While the World Bank failed to take concrete action to introduce new restrictions on its support for fossil fuels in its Climate Change Action Plan for 2021-25 published in June (see Observer Summer 2021), a number of the Bank’s key shareholders have signalled their intent to push for further progress at the Bank and other multilateral development banks (MDBs) in 2022.
Thirty-nine countries and finance institutions signed on to a statement on International Support for the Clean Energy Transition at the United Nations Framework Convention on Climate Change’s 26th Conference of Parties (COP26) in Glasgow in November. The statement notes, “we will end new direct public support for the international unabated fossil fuel energy sector by the end of 2022, except in limited and clearly defined circumstances that are consistent with a 1.5°C warming limit and the goals of the Paris Agreement.” The commitment applies to the bilateral finance provided by signatory governments, and “will also guide [their] approach on the boards of multilateral development banks.”
Although the World Bank itself failed to sign on to the statement, a number of its large shareholders, including the US, Germany, France, the UK, Canada and Italy, did – as well as a range of borrower countries including Sri Lanka, Zambia, Mali and others.

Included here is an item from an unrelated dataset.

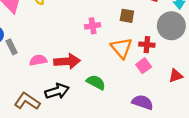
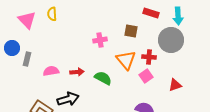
gray rectangle: (12, 47) -> (27, 59), turned 40
red arrow: (67, 61) -> (77, 72), size x0.6
green semicircle: (96, 82) -> (103, 78), moved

All told, signatories account for 45 per cent of the voting shares of the International Bank for Reconstruction and Development (IBRD), the Bank’s middle-income country lending arm – meaning that a significant proportion of World Bank shareholders now support ending public finance for fossil fuels, baring exceptional circumstances.
I’m compelled to single out the World Bank as an ongoing underperformerSelwin Hart, Special Adviser to the UN Secretary-General on Climate Action
World Bank becomes poster child for MDBs’ climate inaction at COP26
The clean energy transition statement followed a disappointing joint MDBs ‘ambition statement’ that was quietly released at the start of COP26 on 1 November – and largely consisted of the multilaterals merely outlining previously-announced commitments. In the lead-up to the statement’s release, Nick Mabey, the CEO of UK-based think tank E3G, questioned whether World Bank President David Malpass was directly responsible for watering it down, noting the, “[w]ord on the street is Malpass is personally blocking more advanced MDB positions on climate” at COP26.

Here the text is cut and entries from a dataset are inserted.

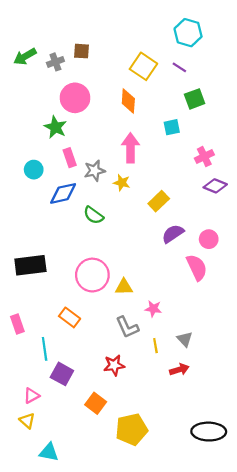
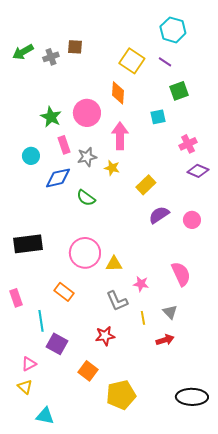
pink circle: (75, 98) -> (87, 113), moved
pink semicircle: (197, 267) -> (181, 274), moved

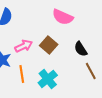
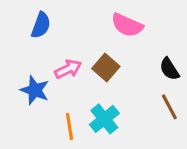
black semicircle: (81, 49) -> (169, 69), moved
orange line: (22, 74) -> (70, 126), moved

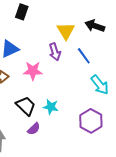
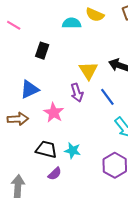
pink star: (33, 71) -> (54, 113), turned 30
black trapezoid: (26, 106) -> (46, 149), turned -30

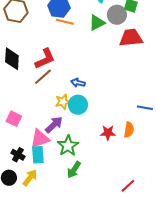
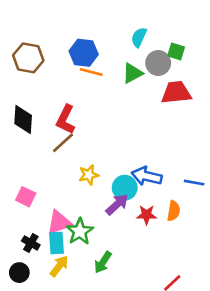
red L-shape: (45, 59) -> (66, 120), turned 140
blue arrow: (78, 83) -> (147, 176), moved, size x1.6
cyan circle: (78, 105) -> (125, 188), moved
purple arrow: (54, 125) -> (117, 204), moved
green star: (68, 146) -> (80, 231), moved
yellow arrow: (30, 178) -> (59, 266), moved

In a civil society reaction to the MDBs statement, published on 2 November, Bronwen Tucker of global civil society organisation Oil Change International commented, “While their Paris Alignment commitment was promising in 2017, after years of stalling the MDBs are now standing in the way of the Paris Agreement rather than aligning with it. They can change this by joining other countries and institutions in ending all fossil fuel finance, greatly increasing support for community-led energy access and just transition, and re-focusing their climate finance to serve the most vulnerable communities rather than private sector profits.”

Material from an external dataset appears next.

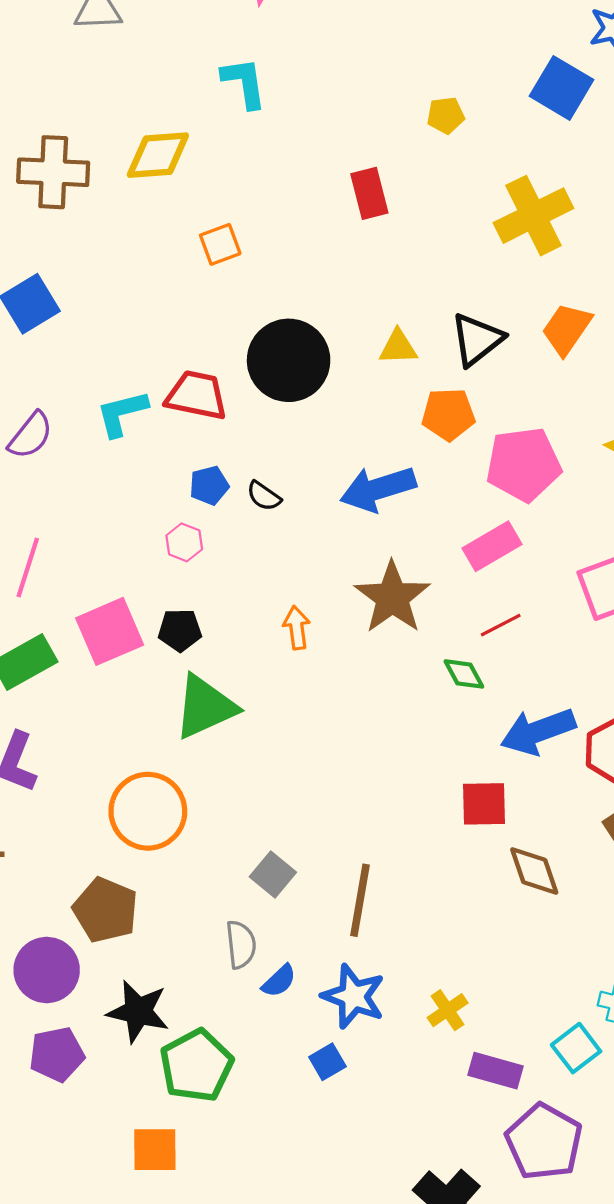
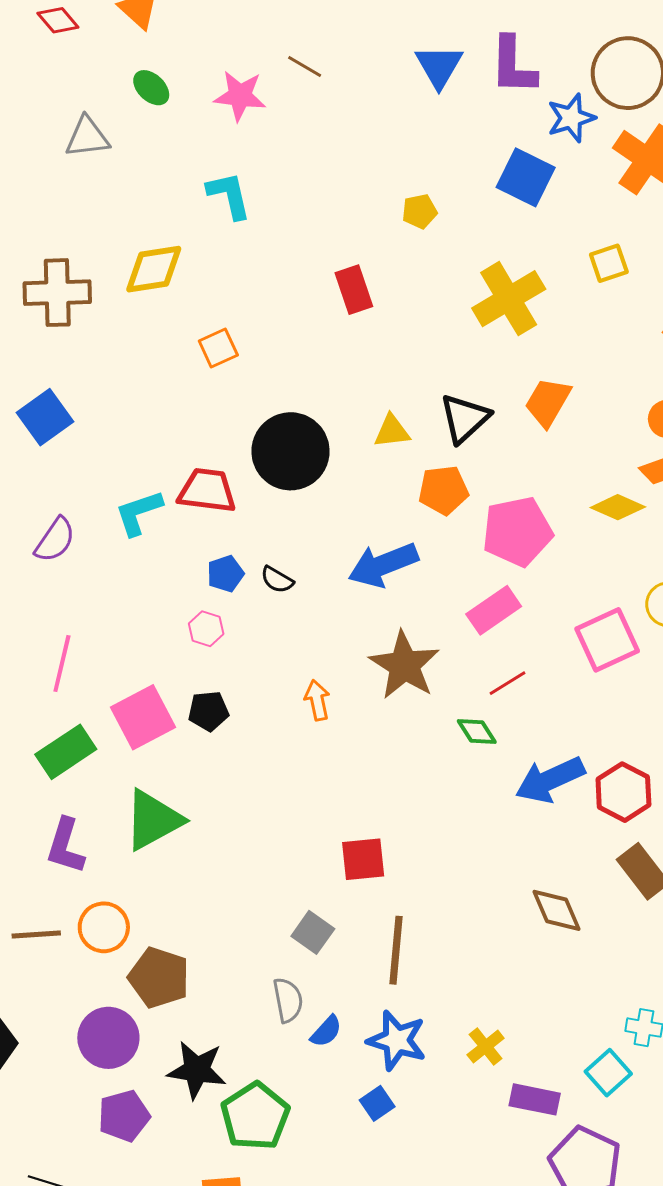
green triangle: (205, 707) -> (153, 820), moved
red square: (484, 804) -> (363, 859), moved
orange circle: (148, 811) -> (104, 927), moved, size x0.7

Frustration with the MDBs’ failure to provide much semblance of united ambition at COP26 was further voiced by Selwin Hart, Special Adviser to the UN Secretary-General on Climate Action, who told the Financial Times on 4 November that multilateral development banks could not “continue to fiddle while the developing world burns,” adding, “I’m compelled to single out the World Bank as an ongoing underperformer.” Hart’s comments garnered considerable reaction, and apparently resulted in a call between Malpass and UN Secretary-General Antonio Guterres on 6 November. Still, as long as a Donald Trump-nominee with a history of climate scepticism is at its helm, it’s difficult to imagine the Bank being anything but a climate laggard.